What is surprising is that after more than 60 years the strike against the Empire Zinc Company in Hanover, New Mexico, still wields such interest and fascination. This is simply proof of the power of the enduring spirit in the face of adversity. Los mineros (the miners) of the Empire Zinc Company are an important part of our New Mexico heritage—pasaron por aqui—they left their mark here. Since I use the film in my course on The Chicano Experience in the United States I’ve been asked to be a keynote speaker at the 60th anniversary event.
What is spurring my interest these days is the rising use of social media by Latinos not just in the United States but hemispherically. Everywhere around the state ubiquitous cell phones and iPads are communicating with each other. This is not a white/black or ethnic driven phenomenon; it’s part of the human evolution of communication, made all the more significant because it augurs possibilities for a unity of Latinos. The use of social media, according to the pundits, was the winning element in the re-election of President Obama. The trick now is how to make it work for the aspirations of Latino Americans.

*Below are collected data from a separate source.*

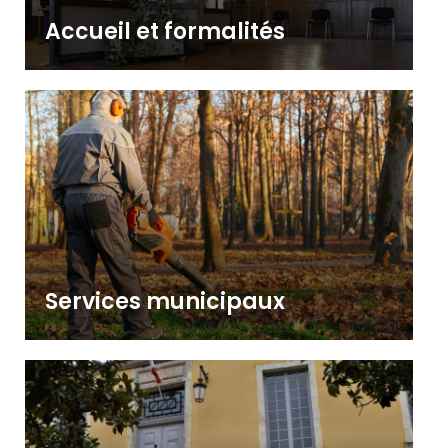
Accueil et formalités
Services municipaux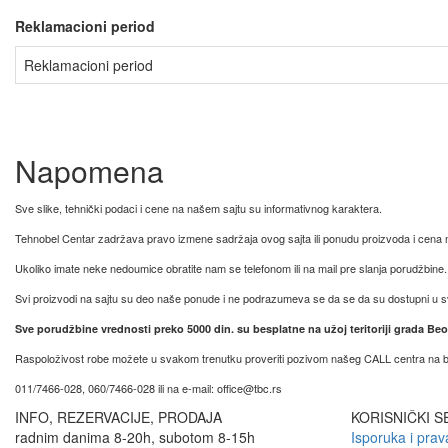
Reklamacioni period
Reklamacioni period
Napomena
Sve slike, tehnički podaci i cene na našem sajtu su informativnog karaktera.
Tehnobel Centar zadržava pravo izmene sadržaja ovog sajta ili ponudu proizvoda i cena n
Ukoliko imate neke nedoumice obratite nam se telefonom ili na mail pre slanja porudžbine.
Svi proizvodi na sajtu su deo naše ponude i ne podrazumeva se da se da su dostupni u 
Sve porudžbine vrednosti preko 5000 din. su besplatne na užoj teritoriji grada Be
Raspoloživost robe možete u svakom trenutku proveriti pozivom našeg CALL centra na br
011/7466-028, 060/7466-028 ili na e-mail: office@tbc.rs
INFO, REZERVACIJE, PRODAJA
KORISNIČKI S
radnim danima 8-20h, subotom 8-15h
Isporuka i pra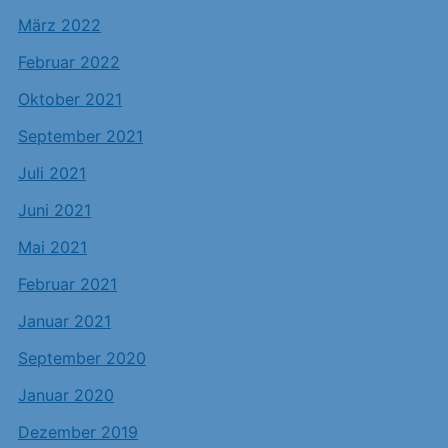
März 2022
Februar 2022
Oktober 2021
September 2021
Juli 2021
Juni 2021
Mai 2021
Februar 2021
Januar 2021
September 2020
Januar 2020
Dezember 2019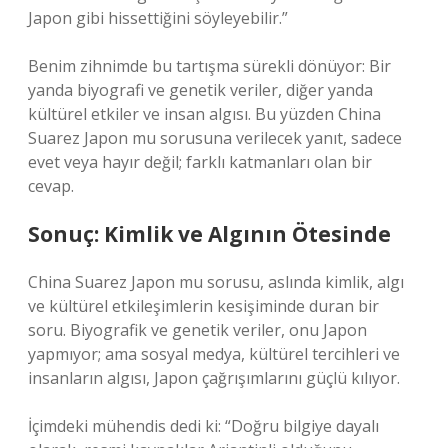
Japon gibi hissettiğini söyleyebilir.”
Benim zihnimde bu tartışma sürekli dönüyor: Bir
yanda biyografi ve genetik veriler, diğer yanda
kültürel etkiler ve insan algısı. Bu yüzden China
Suarez Japon mu sorusuna verilecek yanıt, sadece
evet veya hayır değil; farklı katmanları olan bir
cevap.
Sonuç: Kimlik ve Algının Ötesinde
China Suarez Japon mu sorusu, aslında kimlik, algı
ve kültürel etkileşimlerin kesişiminde duran bir
soru. Biyografik ve genetik veriler, onu Japon
yapmıyor; ama sosyal medya, kültürel tercihleri ve
insanların algısı, Japon çağrışımlarını güçlü kılıyor.
İçimdeki mühendis dedi ki: “Doğru bilgiye dayalı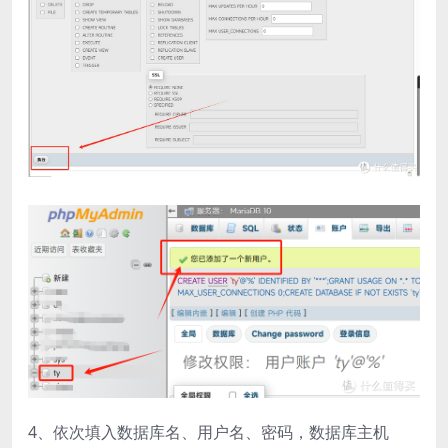
4、依次填入数据库名、用户名、密码，数据库主机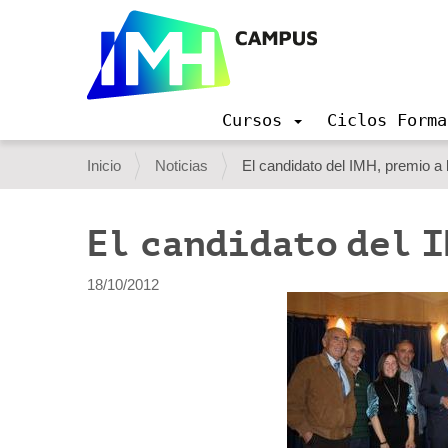
Cursos
Ciclos Forma
N
a
U
Inicio
Noticias
El candidato del IMH, premio a 
v
s
e
g
t
El candidato del I
a
e
c
i
d
18/10/2012
ó
e
n
s
t
á
a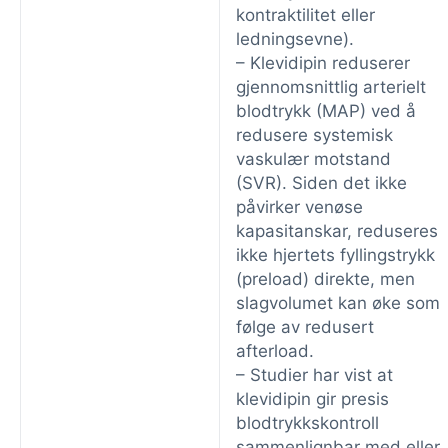
kontraktilitet eller
ledningsevne).
– Klevidipin reduserer
gjennomsnittlig arterielt
blodtrykk (MAP) ved å
redusere systemisk
vaskulær motstand
(SVR). Siden det ikke
påvirker venøse
kapasitanskar, reduseres
ikke hjertets fyllingstrykk
(preload) direkte, men
slagvolumet kan øke som
følge av redusert
afterload.
– Studier har vist at
klevidipin gir presis
blodtrykkskontroll
sammenlignbar med eller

One way, evident at the moment, is the instantaneity of the media. Whoever we want to talk to no matter the distance—hay ‘tan, there they are. Electronic mail hastens that process as well. As does facebook and twitter. That part of the media over which we can exercise some measure of control is advantageous to the amelioration of Latino Americans. Mainstream media, however, is a horse of a different color. On Cesar Chavez Day not one mainstream network featured anything about him. Que hacemos? Manos a la obra! What shall we do? Let’s get to work!
____________________________________________________________________
Dr. Felipe de Ortego y Gasca, Ph.D. (English, University of New Mexico, ‘71) is
Scholar In Residence and Past Chair of the Department of Chicana/o and Hemispheric Studies,
College of Arts and Sciences, Western New Mexico University and was founding Director of the
Chicano Studies Deaprtment at the University of Texas at El Paso. He is Editor-in-Chief of the
Greenwood Encyclopedia of Latino Issues Today (2 Vols.) forthcoming.